= To do =
Excluding pictures, transcribe precisely the lines from the one containing "TRÈS BON ÉTAT" to the final line of the listing below, inclusive, and nothing more.

= Supplied data =
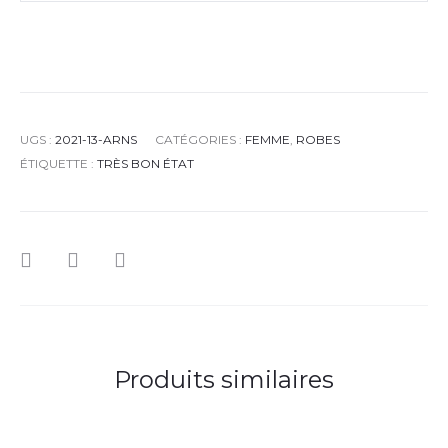
UGS :
2021-13-ARNS
CATÉGORIES :
FEMME
,
ROBES
ÉTIQUETTE :
TRÈS BON ÉTAT
Produits similaires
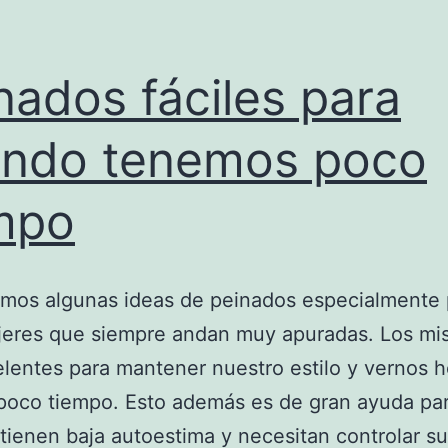
nados fáciles para
ndo tenemos poco
mpo
emos algunas ideas de peinados especialmente 
jeres que siempre andan muy apuradas. Los m
lentes para mantener nuestro estilo y vernos 
poco tiempo. Esto además es de gran ayuda pa
tienen baja autoestima y necesitan controlar su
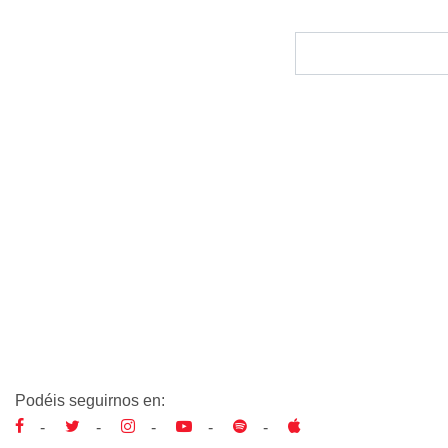
Podéis seguirnos en:
-
-
-
-
-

= Answer to this exercise =
TRÈS BON ÉTAT
Produits similaires
nados fáciles para
ndo tenemos poco
mpo
emos algunas ideas de peinados especialmente 
jeres que siempre andan muy apuradas. Los m
lentes para mantener nuestro estilo y vernos 
poco tiempo. Esto además es de gran ayuda pa
tienen baja autoestima y necesitan controlar su
Podéis seguirnos en:
-
-
-
-
-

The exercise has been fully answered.